Open Maze: Java

Friday, September 21, 2012

Reading and displaying tf vector content of Apache Mahout SequenceFile

This java code segment reads through the Apache Mahout SequenceFile (generated by the Mahout seq2sparse tool), to display the tokens and their tf values. The code uses the dictionary file to map the token index to token in the dictionary.

You can read the Mahout Wiki on creating vectors from Text Documents. I have created tf vectors from a directory of documents and followed the process explained in the wiki. You basically need to run Mahout seqdirectory tool to create intermediate SequenceFile and then seq2sparse tool to create the tf vectors and dictionary file. Then you can use my code to examine the content of the SequenceFile and identify which terms in a document get higher term frequency and do further research.
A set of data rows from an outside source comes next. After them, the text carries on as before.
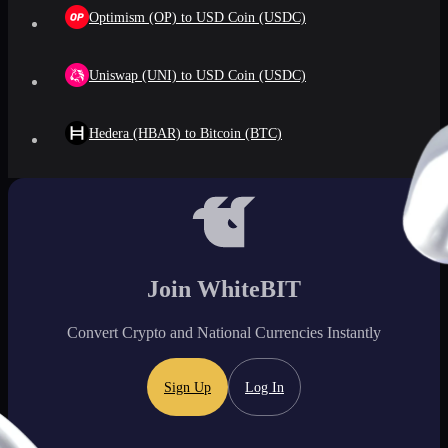
Optimism (OP) to USD Coin (USDC)
Uniswap (UNI) to USD Coin (USDC)
Hedera (HBAR) to Bitcoin (BTC)
Join WhiteBIT
Convert Crypto and National Currencies Instantly
Sign Up
Log In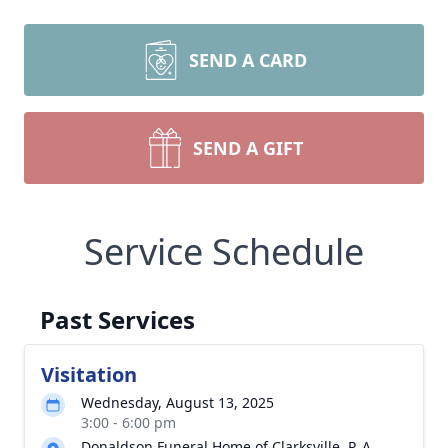
SEND A CARD
SEND A GIFT
Service Schedule
Past Services
Visitation
Wednesday, August 13, 2025
3:00 - 6:00 pm
Donaldson Funeral Home of Clarksville, P. A.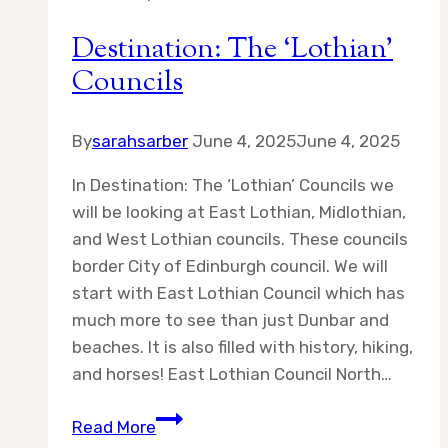
Destination: The ‘Lothian’
Councils
By
sarahsarber
June 4, 2025
June 4, 2025
In Destination: The ‘Lothian’ Councils we
will be looking at East Lothian, Midlothian,
and West Lothian councils. These councils
border City of Edinburgh council. We will
start with East Lothian Council which has
much more to see than just Dunbar and
beaches. It is also filled with history, hiking,
and horses! East Lothian Council North…
Destination:
Read More
The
In first few lines, the code reads and populate a HashMap of the dictionary file created by the Mahout seq2sparse tool and next the reader reads the tf-vectors of the SequenceFile and each of the token of the tf vectors are mapped from the dictionary map. You may need to import some of the followings,

import org.apache.hadoop.conf.Configuration;
import org.apache.hadoop.fs.FileSystem;
import org.apache.hadoop.fs.Path;
import org.apache.hadoop.io.IntWritable;
import org.apache.hadoop.io.LongWritable;
import org.apache.hadoop.io.SequenceFile;
import org.apache.hadoop.io.Text;
import org.apache.mahout.math.NamedVector;
import org.apache.mahout.math.SequentialAccessSparseVector;
import org.apache.mahout.math.Vector;
import org.apache.mahout.math.VectorWritable;
import org.apache.mahout.math.Vector.Element;

public static void readMahoutSequenceFile()
{
 Configuration conf = new Configuration();
 FileSystem fs;
 SequenceFile.Reader read;
 try {
  fs = FileSystem.get(conf);
  read = new SequenceFile.Reader(fs, new Path("/Sparsedir/dictionary.file-0"), conf);
  IntWritable dicKey = new IntWritable();
  Text text = new Text();
  HashMap dictionaryMap = new HashMap();
  try {
      while (read.next(text, dicKey)) {
         dictionaryMap.put(Integer.parseInt(dicKey.toString()), text.toString());
      }
   } catch (NumberFormatException e) {
       e.printStackTrace();
   } catch (IOException e) {
       e.printStackTrace();
   }
   read.close();
         
   read = new SequenceFile.Reader(fs, new Path("/Sparsedir/tf-vectors/part-r-00000"), conf);
   Text key = new Text();
   VectorWritable value = new VectorWritable();
   SequentialAccessSparseVector vect;
   while (read.next(key, value)) {
        NamedVector namedVector = (NamedVector)value.get();
        vect= (SequentialAccessSparseVector)namedVector.getDelegate();
        for( Element  e : vect ){
           System.out.println("Token: "+dictionaryMap.get(e.index())+", TF-IDF weight: "+e.get()) ;
          }
         }
         read.close();        
  } catch (IOException e) {
   // TODO Auto-generated catch block
  e.printStackTrace();
 }
}